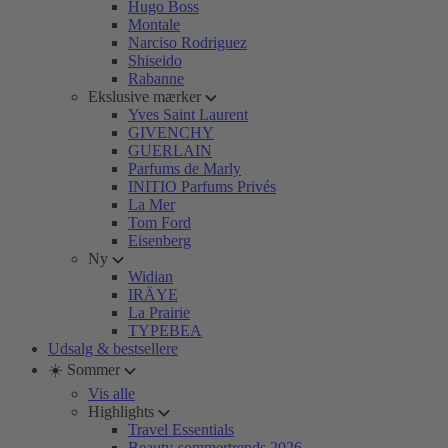
Hugo Boss
Montale
Narciso Rodriguez
Shiseido
Rabanne
Ekslusive mærker
Yves Saint Laurent
GIVENCHY
GUERLAIN
Parfums de Marly
INITIO Parfums Privés
La Mer
Tom Ford
Eisenberg
Ny
Widian
IRÄYE
La Prairie
TYPEBEA
Udsalg & bestsellere
☀️ Sommer
Vis alle
Highlights
Travel Essentials
Beauty-sommertrends 2026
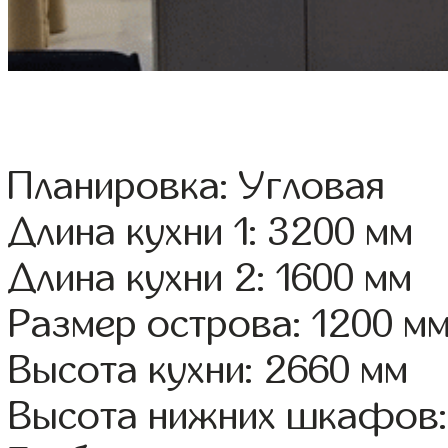
Планировка: Угловая
Длина кухни 1: 3200 мм
Длина кухни 2: 1600 мм
Размер острова: 1200 м
Высота кухни: 2660 мм
Высота нижних шкафов:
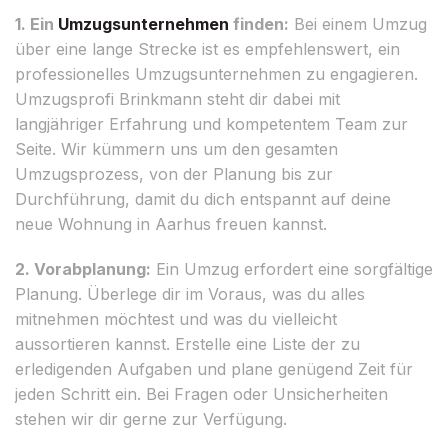
1. Ein
Umzugsunternehmen
finden:
Bei einem Umzug
über eine lange Strecke ist es empfehlenswert, ein
professionelles Umzugsunternehmen zu engagieren.
Umzugsprofi Brinkmann steht dir dabei mit
langjähriger Erfahrung und kompetentem Team zur
Seite. Wir kümmern uns um den gesamten
Umzugsprozess, von der Planung bis zur
Durchführung, damit du dich entspannt auf deine
neue Wohnung in Aarhus freuen kannst.
2. Vorabplanung:
Ein Umzug erfordert eine sorgfältige
Planung. Überlege dir im Voraus, was du alles
mitnehmen möchtest und was du vielleicht
aussortieren kannst. Erstelle eine Liste der zu
erledigenden Aufgaben und plane genügend Zeit für
jeden Schritt ein. Bei Fragen oder Unsicherheiten
stehen wir dir gerne zur Verfügung.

→ **EXERCISE BRIEF**: Only the words belong in your copy: restate the data above exactly and leave the images out.

→ **REPLY**:
Hugo Boss
Montale
Narciso Rodriguez
Shiseido
Rabanne
Ekslusive mærker
Yves Saint Laurent
GIVENCHY
GUERLAIN
Parfums de Marly
INITIO Parfums Privés
La Mer
Tom Ford
Eisenberg
Ny
Widian
IRÄYE
La Prairie
TYPEBEA
Udsalg & bestsellere
☀️ Sommer
Vis alle
Highlights
Travel Essentials
Beauty-sommertrends 2026
Планировка: Угловая
Длина кухни 1: 3200 мм
Длина кухни 2: 1600 мм
Размер острова: 1200 м
Высота кухни: 2660 мм
Высота нижних шкафов:
1. Ein
Umzugsunternehmen
finden:
Bei einem Umzug
über eine lange Strecke ist es empfehlenswert, ein
professionelles Umzugsunternehmen zu engagieren.
Umzugsprofi Brinkmann steht dir dabei mit
langjähriger Erfahrung und kompetentem Team zur
Seite. Wir kümmern uns um den gesamten
Umzugsprozess, von der Planung bis zur
Durchführung, damit du dich entspannt auf deine
neue Wohnung in Aarhus freuen kannst.
2. Vorabplanung:
Ein Umzug erfordert eine sorgfältige
Planung. Überlege dir im Voraus, was du alles
mitnehmen möchtest und was du vielleicht
aussortieren kannst. Erstelle eine Liste der zu
erledigenden Aufgaben und plane genügend Zeit für
jeden Schritt ein. Bei Fragen oder Unsicherheiten
stehen wir dir gerne zur Verfügung.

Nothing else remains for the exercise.